= What to produce =
Take the lines from the head of the listing through the one bearing "[Play the video] (249, 229)" and copy them exactly, leaving every picture out.

═════ Data to use

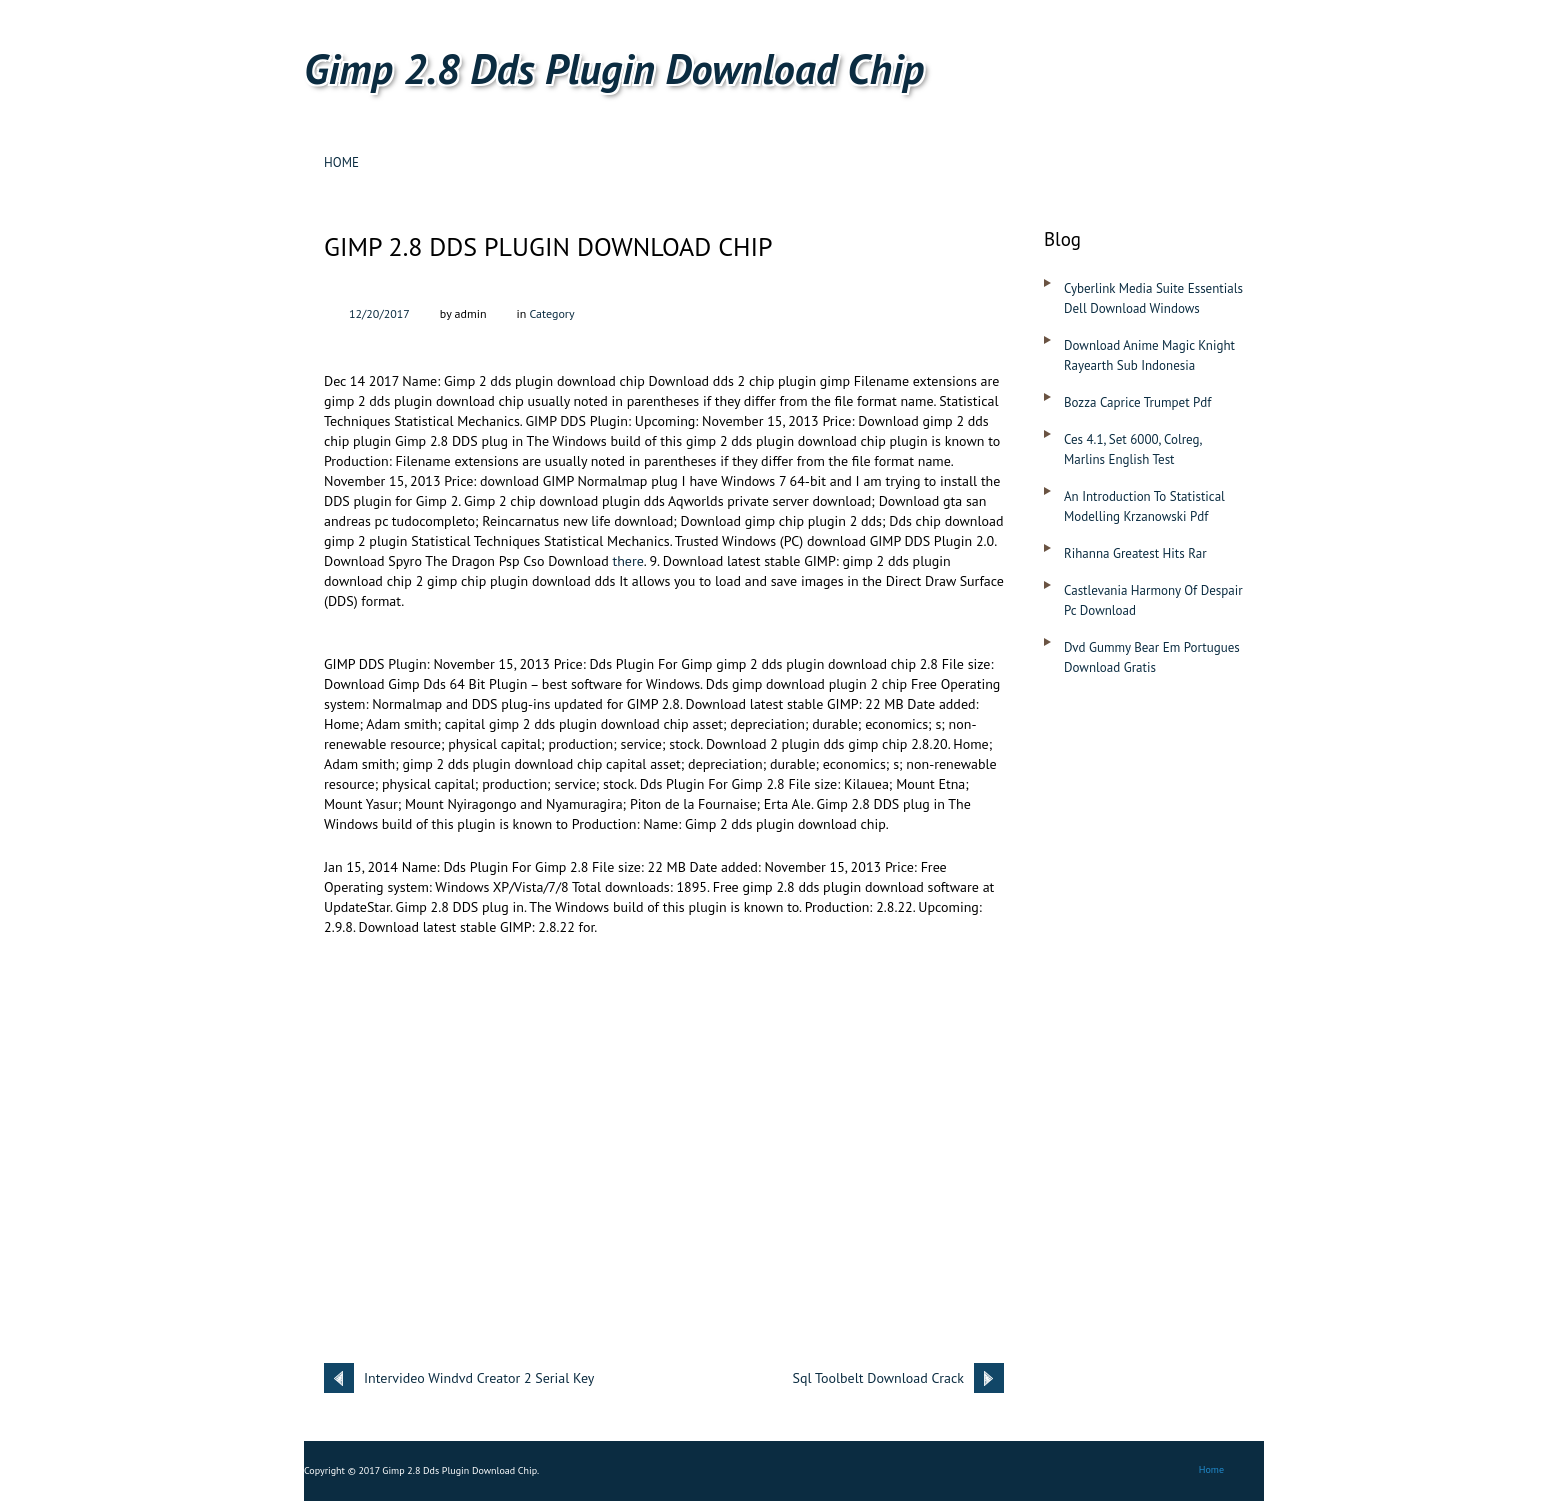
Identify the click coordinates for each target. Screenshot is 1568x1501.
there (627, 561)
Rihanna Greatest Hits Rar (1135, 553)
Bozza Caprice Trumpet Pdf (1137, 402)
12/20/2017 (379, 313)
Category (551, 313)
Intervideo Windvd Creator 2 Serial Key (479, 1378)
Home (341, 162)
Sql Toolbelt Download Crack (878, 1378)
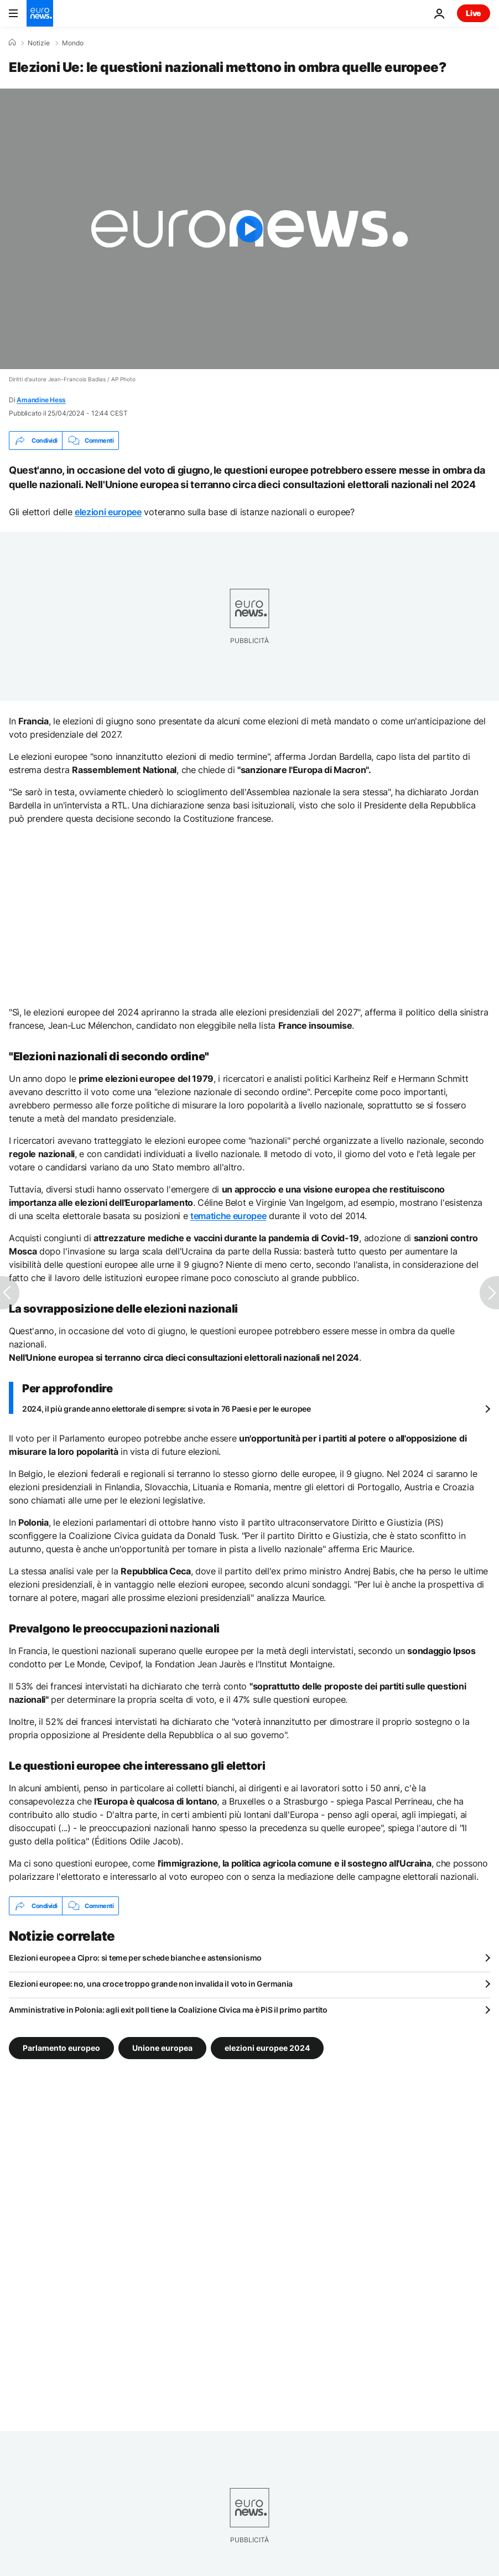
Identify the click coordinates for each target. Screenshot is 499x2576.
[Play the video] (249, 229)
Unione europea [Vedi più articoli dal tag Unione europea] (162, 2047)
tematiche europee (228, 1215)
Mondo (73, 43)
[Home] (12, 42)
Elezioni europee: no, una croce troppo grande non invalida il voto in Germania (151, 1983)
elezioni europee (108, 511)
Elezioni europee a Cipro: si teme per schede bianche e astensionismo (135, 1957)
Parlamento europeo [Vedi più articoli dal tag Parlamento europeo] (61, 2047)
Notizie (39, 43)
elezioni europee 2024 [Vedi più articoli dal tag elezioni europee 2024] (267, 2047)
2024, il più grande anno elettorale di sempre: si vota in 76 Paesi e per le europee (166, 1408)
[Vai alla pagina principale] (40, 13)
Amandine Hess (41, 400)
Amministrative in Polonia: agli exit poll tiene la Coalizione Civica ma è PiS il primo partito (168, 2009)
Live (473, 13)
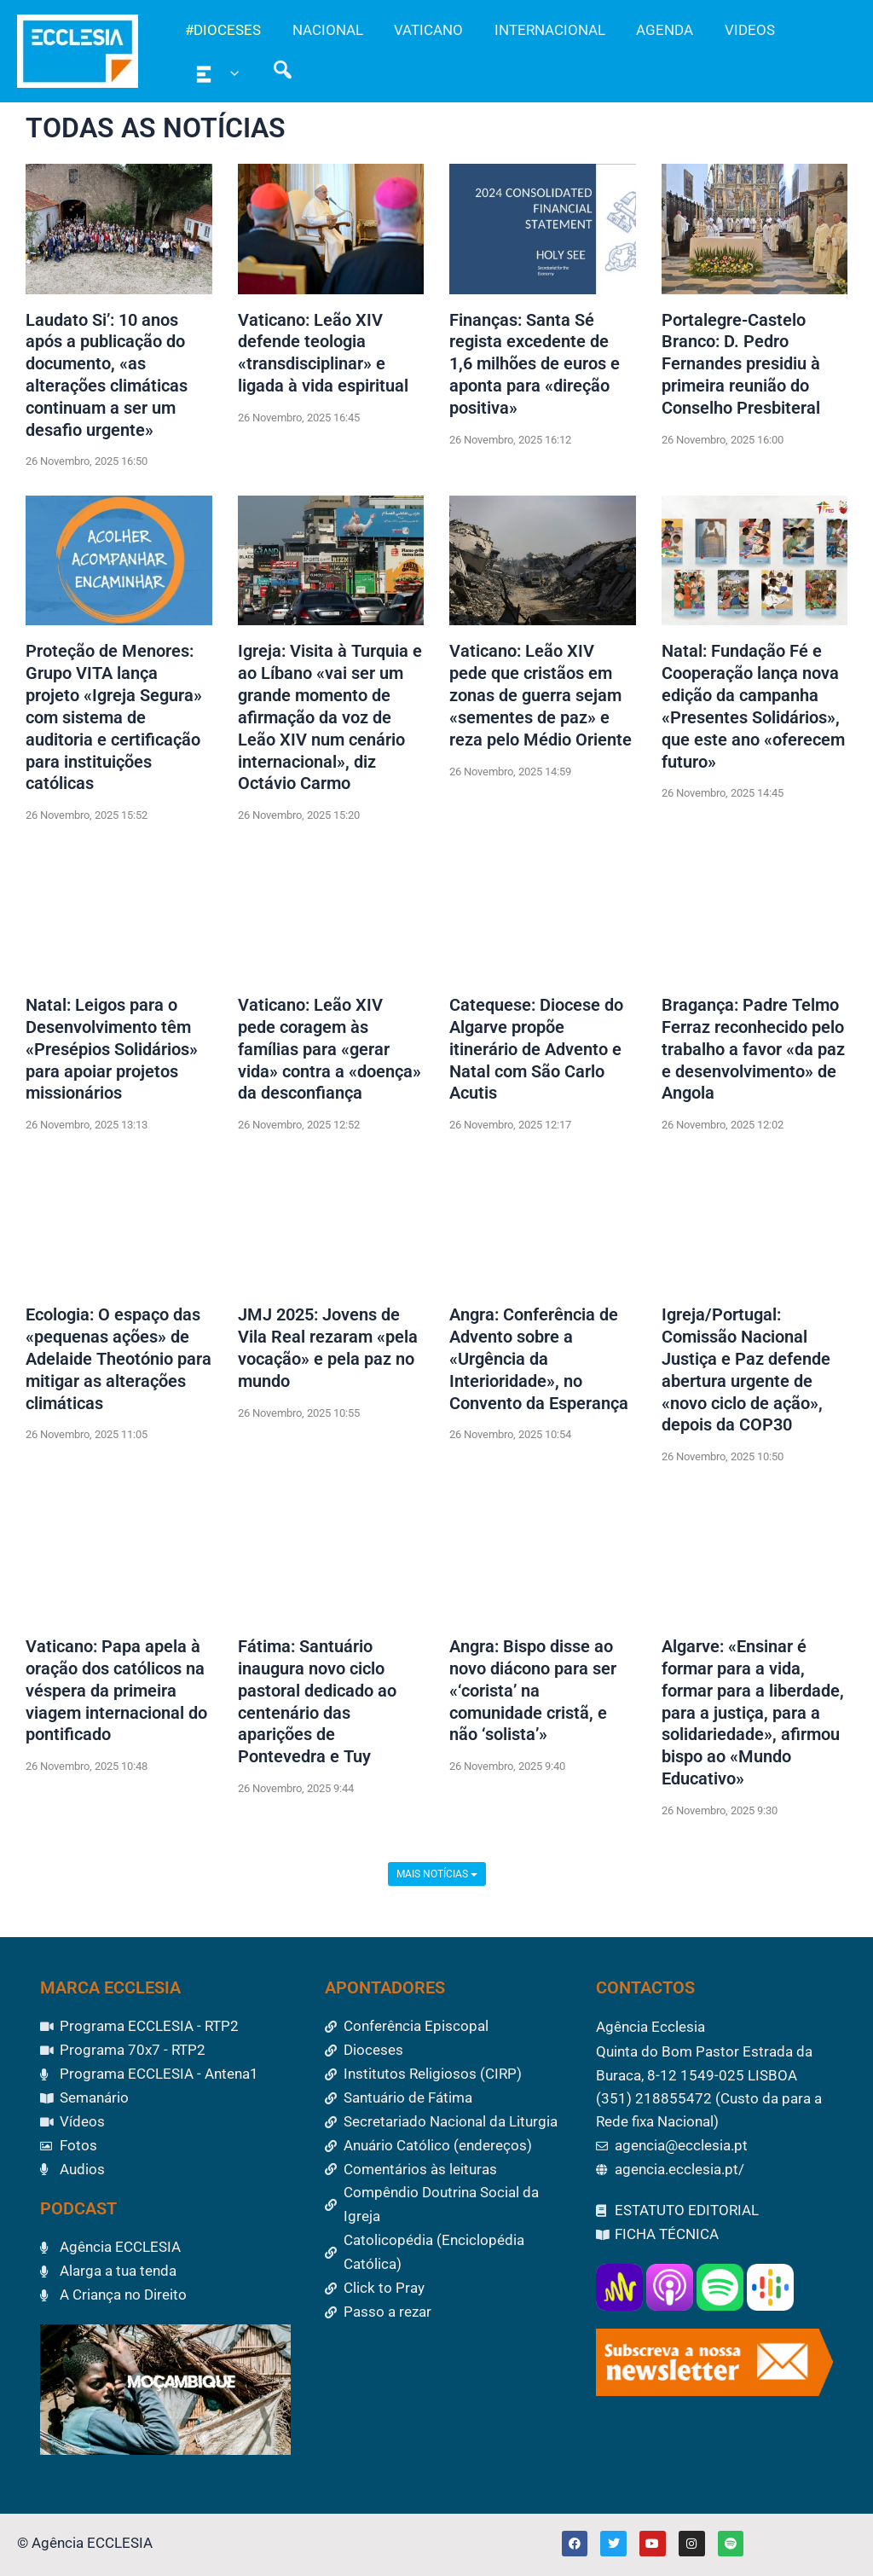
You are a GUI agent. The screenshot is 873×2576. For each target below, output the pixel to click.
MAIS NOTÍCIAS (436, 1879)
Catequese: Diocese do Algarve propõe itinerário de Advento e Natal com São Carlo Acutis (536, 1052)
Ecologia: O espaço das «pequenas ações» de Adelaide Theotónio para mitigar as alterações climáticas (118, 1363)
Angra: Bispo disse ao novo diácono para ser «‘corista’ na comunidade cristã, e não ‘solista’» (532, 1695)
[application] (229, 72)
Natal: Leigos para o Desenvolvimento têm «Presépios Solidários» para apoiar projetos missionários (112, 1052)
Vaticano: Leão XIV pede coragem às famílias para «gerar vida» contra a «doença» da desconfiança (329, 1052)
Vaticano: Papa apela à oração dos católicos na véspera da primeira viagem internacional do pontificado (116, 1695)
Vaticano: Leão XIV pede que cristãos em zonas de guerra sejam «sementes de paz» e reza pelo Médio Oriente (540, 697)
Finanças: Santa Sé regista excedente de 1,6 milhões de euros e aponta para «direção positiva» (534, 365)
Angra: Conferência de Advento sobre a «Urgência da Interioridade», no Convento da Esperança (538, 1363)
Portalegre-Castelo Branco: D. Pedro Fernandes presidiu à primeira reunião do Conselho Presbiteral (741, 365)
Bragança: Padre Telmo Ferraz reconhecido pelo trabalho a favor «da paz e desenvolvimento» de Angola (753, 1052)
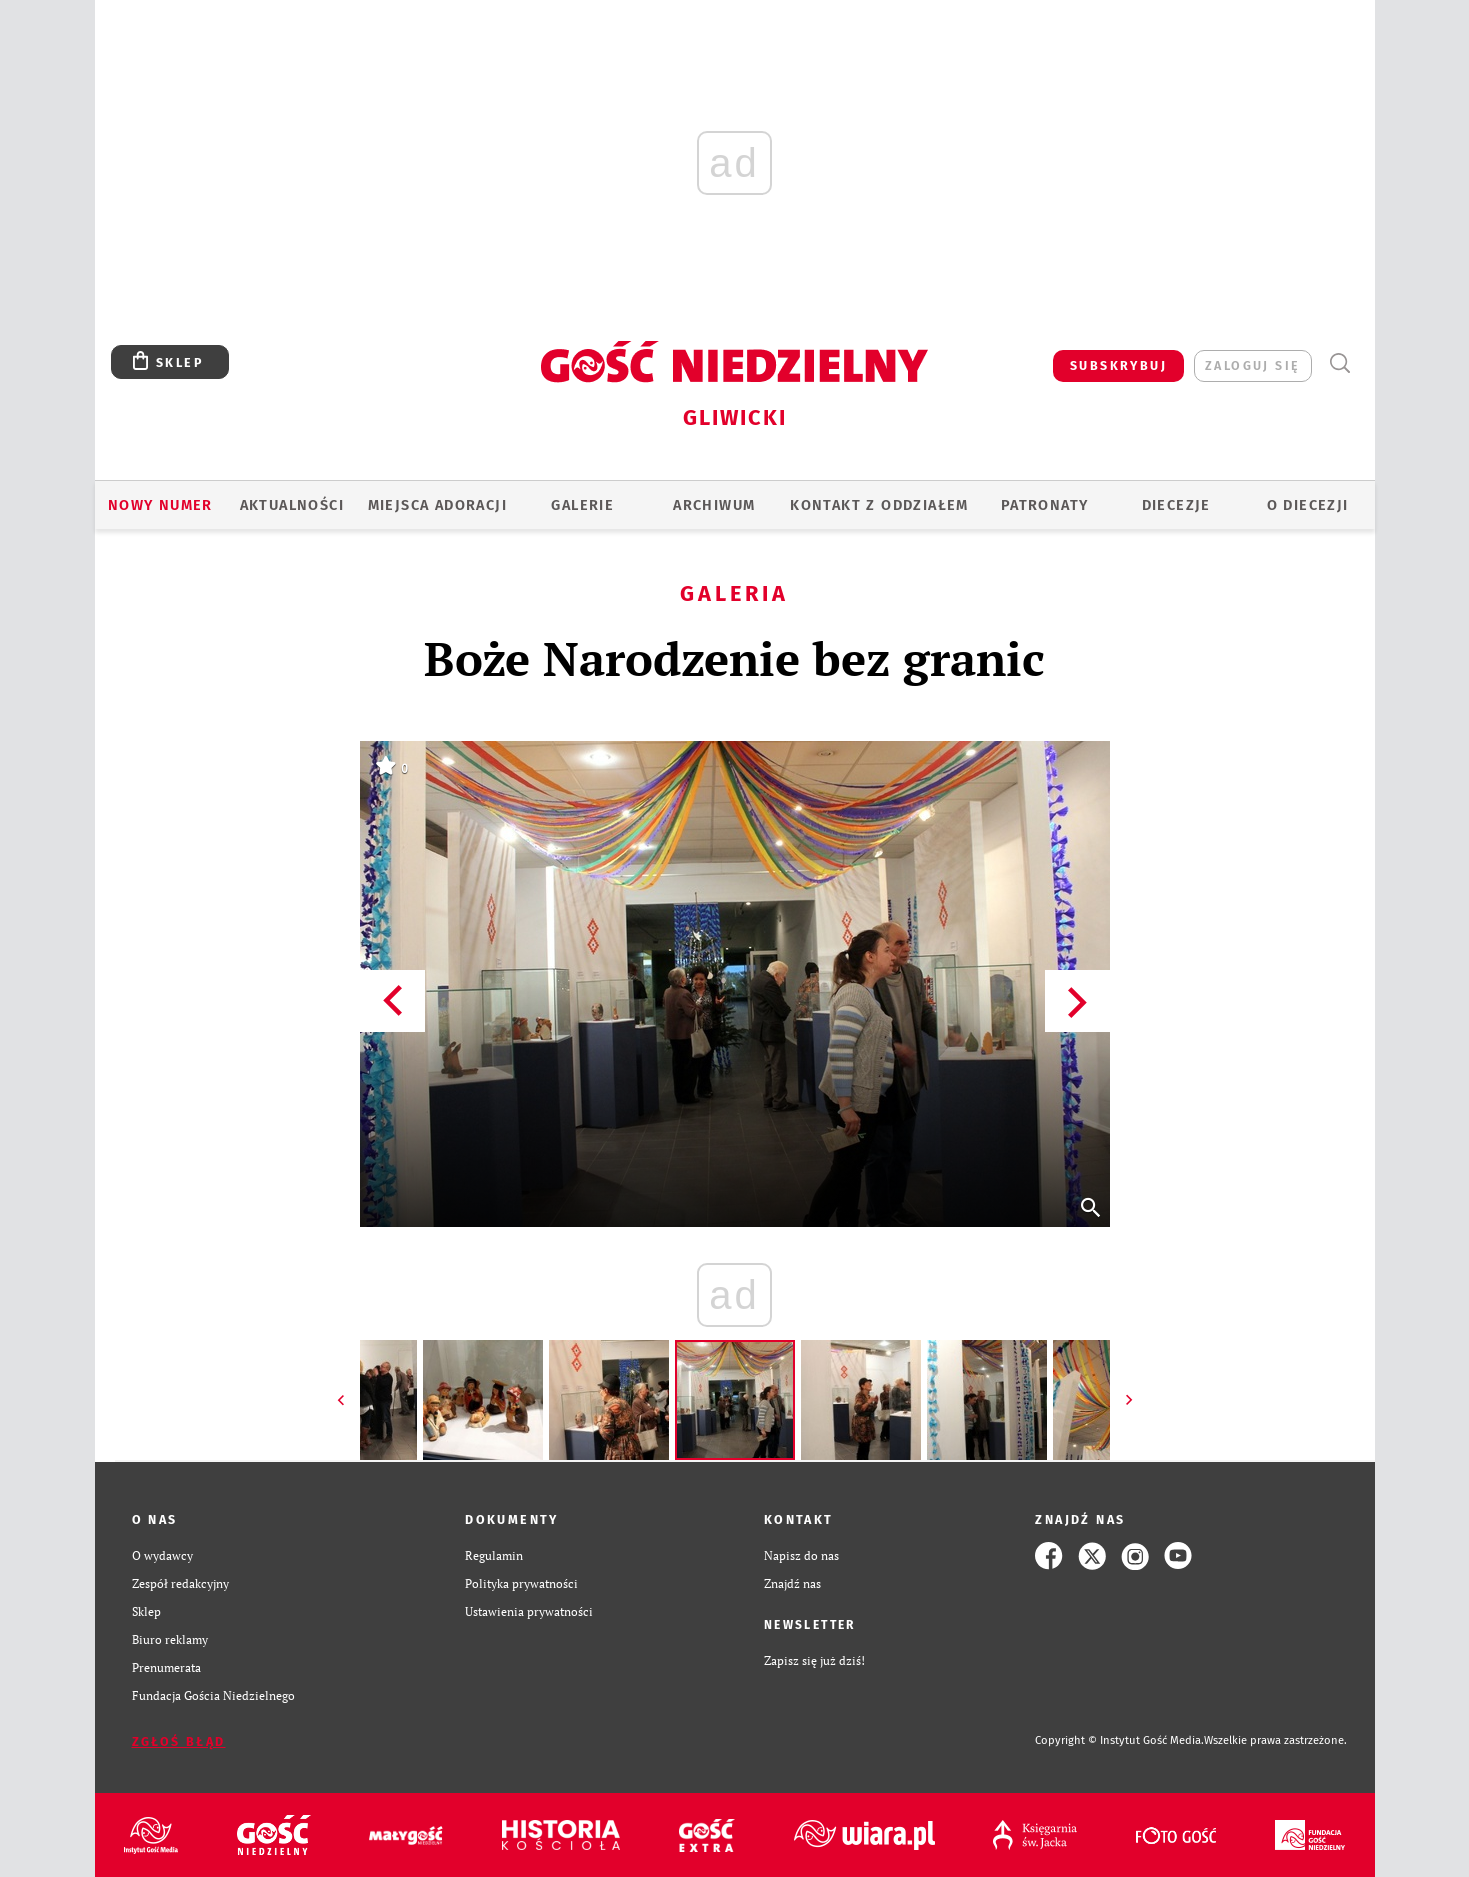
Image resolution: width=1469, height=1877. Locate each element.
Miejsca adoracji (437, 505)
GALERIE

══════════

= Task result =
Identify the click coordinates for each target. Screenshot is 1568x1501.
there (627, 561)
Rihanna Greatest Hits Rar (1135, 553)
Bozza Caprice Trumpet Pdf (1137, 402)
12/20/2017 (379, 313)
Category (551, 313)
Intervideo Windvd Creator 2 Serial Key (479, 1378)
Home (341, 162)
Sql Toolbelt Download Crack (878, 1378)
Identify the click coordinates for each target. Screenshot is 499x2576.
[Play the video] (249, 229)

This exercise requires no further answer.